I got the chance to do a little casting with Cdog and TW Tuesday at Chicks. Both brought their custom 1509s. 
Nice rods. Very nice.
But I'm gonna need to spend some time with that rod before I can get the most out of it.
Cdog is selling his 1509. In fact, he even let me take it home.  I'm gonna fish with it a couple of more times before I decide to buy it or not. I'm 99 percent sure it's gonna belong to me in the near future. 
Here' the deal. Cdog's 1509 has about 5" cut from the butt section. I got the chance to cast the 1509 with both Cdog's shorter butt section - about 35"?? - as well as the longer butt section on TW's. To be honest, I kinda like the longer butt. (No jokes here, guys. It's too easy.). 
To be even more honest, my casting isn't good enough where 5" off the butt makes that much difference in distance. I could only FEEL a difference because I'm used to casting a rod with a long butt section. 
I guess I could always extend Cdog's butt if I needed to.


----------



## Cdog (Mar 18, 2002)

Jeff, the butt on the 1509 is prolly 25-26" to reel seat.

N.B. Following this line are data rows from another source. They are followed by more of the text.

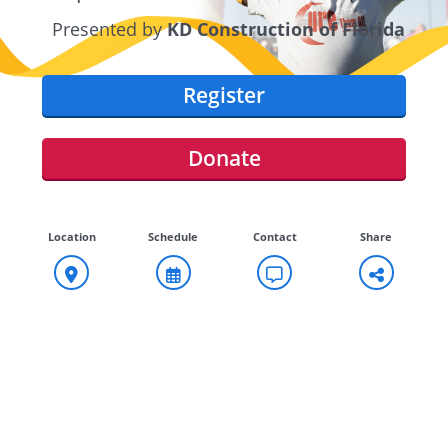
Presented by
KD Construction of Florida
Register
Donate
Location
Schedule
Contact
Share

Yes you can extend that butt if ya need to but I think tw showed ya a excellent and cheaper way to do it.

OBTW, yes I do want to sell it but a different rod will not give you more distance until you get the techniqe(SP) down. (Trust me bought alot of rods hoping that would add distance instead of working on my casting style in the past).JMHO.


----------



## Newsjeff (Jul 22, 2004)

*Cdog*

Yep, TW showed me a cheaper way. I guess I'll throw that rod a few more times, buy it from ya and go from there. I have options, and that's always a good thing. 
It was really nice to be out on the beach with you guys. 
Even Chapa.  
And I only lost one my kids over the sand dune once.


----------



## NTKG (Aug 16, 2003)

definately tech over rod as far as distance as clay was sayin, and yea its realy easy and cheap to extend a rod butt. nothing like extending the butt to where ya like it....nothing


----------



## the rhondel (Feb 6, 2003)

NJ....I think you will be better off with Cdogs rainshadow....my2cents...purdy stik too!.....the R


----------



## Cdog (Mar 18, 2002)

the rhondel said:


> NJ....I think you will be better off with Cdogs rainshadow....my2cents...purdy stik too!.....the R


R, are you crazy????? You think I'm selling my rainshadow????  LMAO No this is the Breakaway. Rainshadow is getting the reel seat moved as we speak.


----------



## Newsjeff (Jul 22, 2004)

*Not a bad deal*

Ryan at Hatteras Jack said he could extend the butt to any length I want for $30. 
Like I need another excuse to drive South.


----------



## the rhondel (Feb 6, 2003)

dawg.....now ya make sense....didnt know ya had the BA1509 ....couldnt figure what the hel# you were doin sellin the rainshadow.Thought maybe tha beer had finally brought the braincell count down ....the R


----------



## rattler (Jul 3, 2004)

a...thought...comfortable...cheap or big $...


----------



## CrawFish (Sep 23, 2003)

Clay, clean your PM!!!


----------



## Cdog (Mar 18, 2002)

Newsjeff said:


> Ryan at Hatteras Jack said he could extend the butt to any length I want for $30.
> Like I need another excuse to drive South.


Cool is that th 1% ya needed?


----------



## Cdog (Mar 18, 2002)

CrawFish said:


> Clay, clean your PM!!!


Done PM away.


----------



## rattler (Jul 3, 2004)

allstar/breakaway...on ebay


----------